**** Material for this task ****

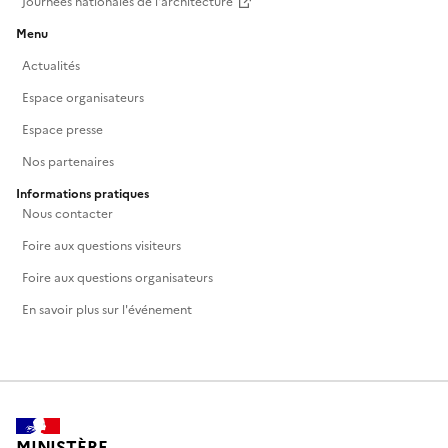
Journées nationales de l'architecture
Menu
Actualités
Espace organisateurs
Espace presse
Nos partenaires
Informations pratiques
Nous contacter
Foire aux questions visiteurs
Foire aux questions organisateurs
En savoir plus sur l'événement
MINISTÈRE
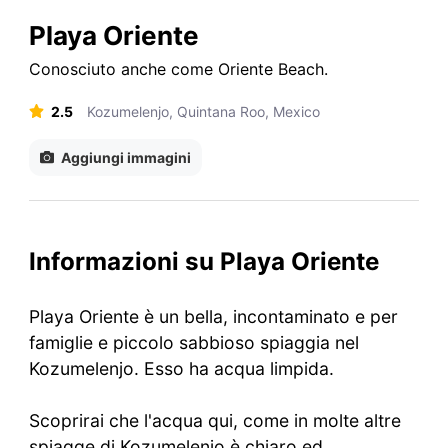
Playa Oriente
Conosciuto anche come
Oriente Beach
.
2.5
Kozumelenjo, Quintana Roo, Mexico
Aggiungi immagini
Informazioni su Playa Oriente
Playa Oriente è un bella, incontaminato e per
famiglie e piccolo sabbioso spiaggia nel
Kozumelenjo. Esso ha acqua limpida.
Scoprirai che l'acqua qui, come in molte altre
spiagge di Kozumelenjo è chiaro ed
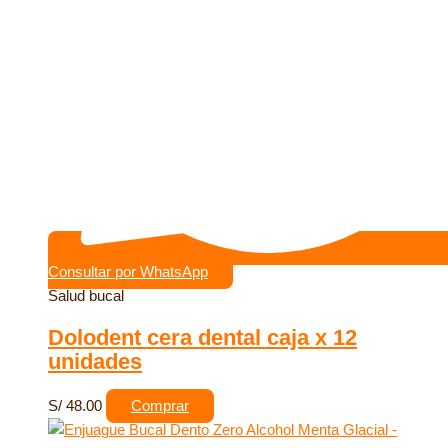
Consultar por WhatsApp
Salud bucal
Dolodent cera dental caja x 12
unidades
S/
48.00
Comprar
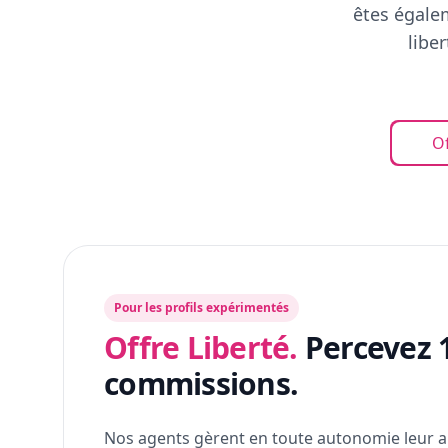
êtes égalem
libe
Of
Pour les profils expérimentés
Offre Liberté.
Percevez 
commissions.
Nos agents gèrent en toute autonomie leur a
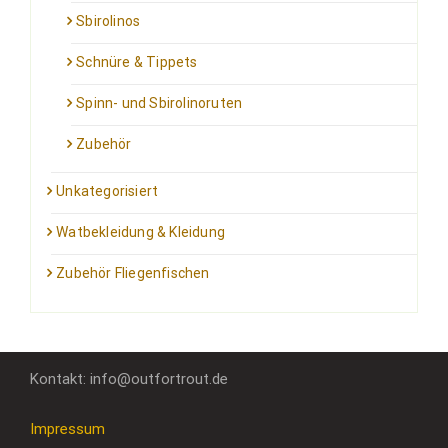
Sbirolinos
Schnüre & Tippets
Spinn- und Sbirolinoruten
Zubehör
Unkategorisiert
Watbekleidung & Kleidung
Zubehör Fliegenfischen
Kontakt: info@outfortrout.de
Impressum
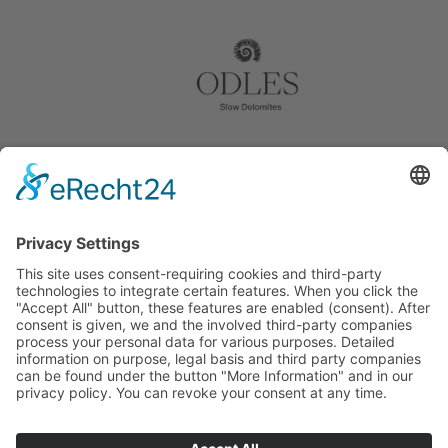
© mellauner.it
Impressum
Privacy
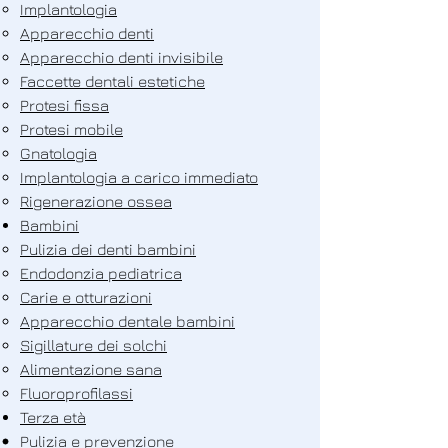
Implantologia
Apparecchio denti
Apparecchio denti invisibile
Faccette dentali estetiche
Protesi fissa
Protesi mobile
Gnatologia
Implantologia a carico immediato
Rigenerazione ossea
Bambini
Pulizia dei denti bambini
Endodonzia pediatrica
Carie e otturazioni
Apparecchio dentale bambini
Sigillature dei solchi
Alimentazione sana
Fluoroprofilassi
Terza età
Pulizia e prevenzione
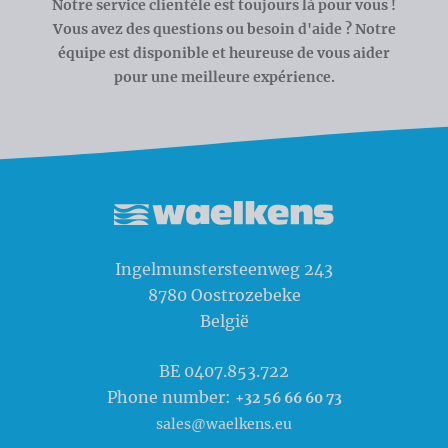
Notre service clientèle est toujours là pour vous !
Vous avez des questions ou besoin d'aide ? Notre
équipe est disponible et heureuse de vous aider
pour une meilleure expérience.
Waelkens NV
Ingelmunstersteenweg 243
8780
Oostrozebeke
België
BE 0407.853.722
Phone number:
+32 56 66 60 73
sales@waelkens.eu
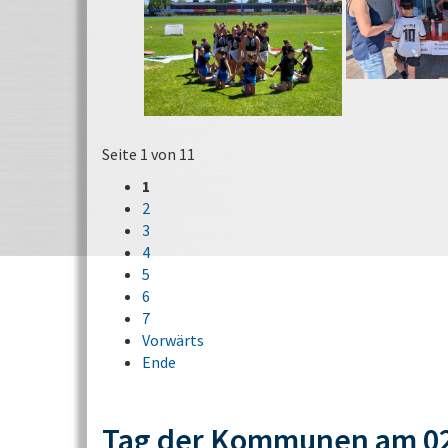
Seite 1 von 11
1
2
3
4
5
6
7
Vorwärts
Ende
Tag der Kommunen am 02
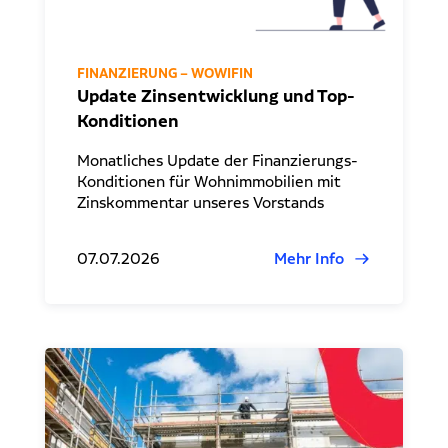
FINANZIERUNG – WOWIFIN
Update Zinsentwicklung und Top-
Konditionen
Monatliches Update der Finanzierungs-
Konditionen für Wohnimmobilien mit
Zinskommentar unseres Vorstands
07.07.2026
Mehr Info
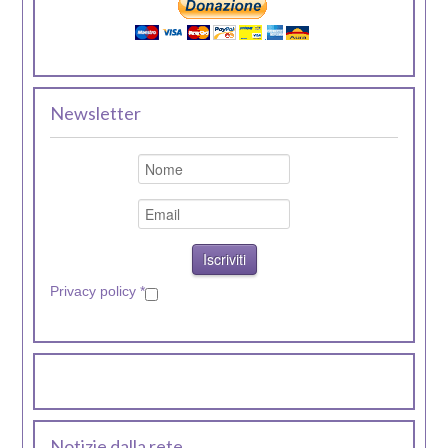
Newsletter
Privacy policy
*
Notizie dalla rete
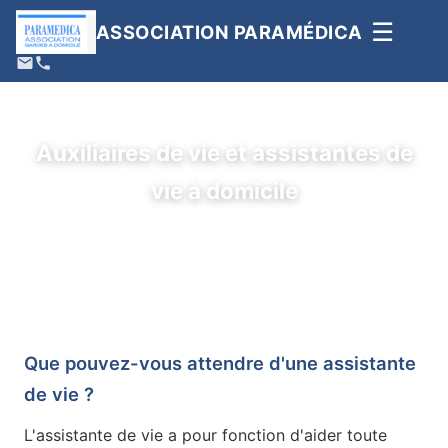
☰
ASSOCIATION PARAMÉDICA
Auxiliaires de vie et assistantes de
vie à domicile
Que pouvez-vous attendre d'une assistante
de vie ?
L'assistante de vie a pour fonction d'aider toute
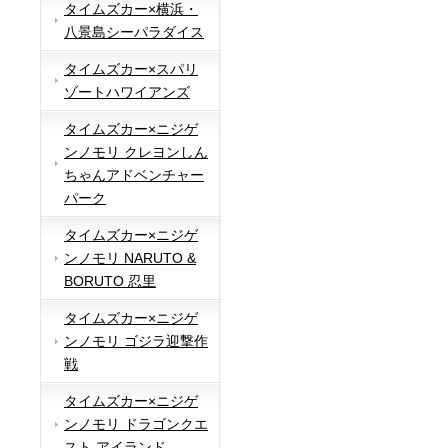
タイムズカー×横浜・
八景島シーパラダイス
タイムズカー×スパリ
ゾートハワイアンズ
タイムズカー×ニジゲ
ンノモリ クレヨンしん
ちゃんアドベンチャー
パーク
タイムズカー×ニジゲ
ンノモリ NARUTO &
BORUTO 忍里
タイムズカー×ニジゲ
ンノモリ ゴジラ迎撃作
戦
タイムズカー×ニジゲ
ンノモリ ドラゴンクエ
スト アイランド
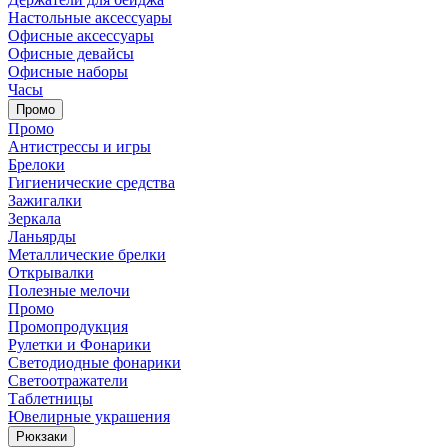
Настольные аксессуары
Офисные аксессуары
Офисные девайсы
Офисные наборы
Часы
Промо
Промо
Антистрессы и игры
Брелоки
Гигиенические средства
Зажигалки
Зеркала
Ланьярды
Металлические брелки
Открывалки
Полезные мелочи
Промо
Промопродукция
Рулетки и Фонарики
Светодиодные фонарики
Светоотражатели
Таблетницы
Ювелирные украшения
Рюкзаки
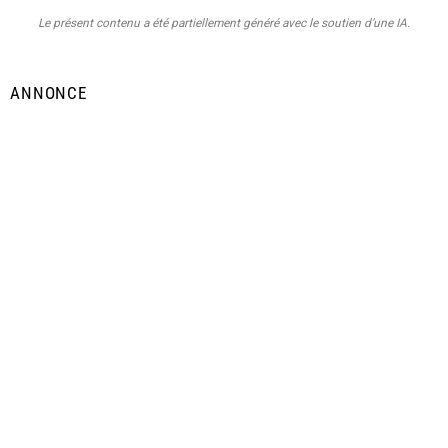
Le présent contenu a été partiellement généré avec le soutien d’une IA.
ANNONCE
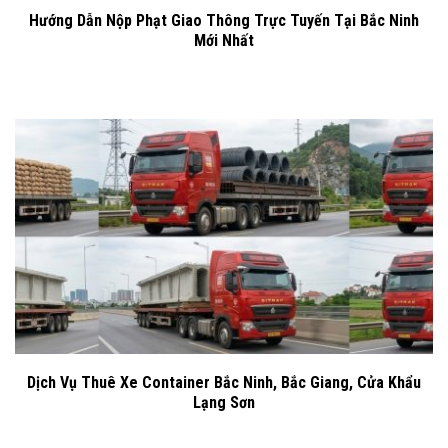
Hướng Dẫn Nộp Phạt Giao Thông Trực Tuyến Tại Bắc Ninh
Mới Nhất
Dịch Vụ Thuê Xe Container Bắc Ninh, Bắc Giang, Cửa Khẩu
Lạng Sơn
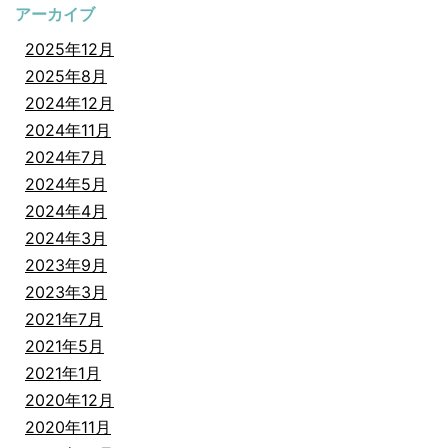
アーカイブ
2025年12月
2025年8月
2024年12月
2024年11月
2024年7月
2024年5月
2024年4月
2024年3月
2023年9月
2023年3月
2021年7月
2021年5月
2021年1月
2020年12月
2020年11月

****

● Activity: Copy the records above exactly, from the first line through the line containing "Rigenerazione ossea", and leave out the pictures.

● Expected output:
Journées nationales de l'architecture
Menu
Actualités
Espace organisateurs
Espace presse
Nos partenaires
Informations pratiques
Nous contacter
Foire aux questions visiteurs
Foire aux questions organisateurs
En savoir plus sur l'événement
MINISTÈRE
Playa Oriente
Conosciuto anche come
Oriente Beach
.
2.5
Kozumelenjo, Quintana Roo, Mexico
Aggiungi immagini
Informazioni su Playa Oriente
Playa Oriente è un bella, incontaminato e per
famiglie e piccolo sabbioso spiaggia nel
Kozumelenjo. Esso ha acqua limpida.
Scoprirai che l'acqua qui, come in molte altre
spiagge di Kozumelenjo è chiaro ed
Consultar por WhatsApp
Salud bucal
Dolodent cera dental caja x 12
unidades
S/
48.00
Comprar
êtes égalem
libe
Of
Pour les profils expérimentés
Offre Liberté.
Percevez 
commissions.
Nos agents gèrent en toute autonomie leur a
Sbirolinos
Schnüre & Tippets
Spinn- und Sbirolinoruten
Zubehör
Unkategorisiert
Watbekleidung & Kleidung
Zubehör Fliegenfischen
Kontakt: info@outfortrout.de
Impressum
© mellauner.it
Impressum
Privacy
Implantologia
Apparecchio denti
Apparecchio denti invisibile
Faccette dentali estetiche
Protesi fissa
Protesi mobile
Gnatologia
Implantologia a carico immediato
Rigenerazione ossea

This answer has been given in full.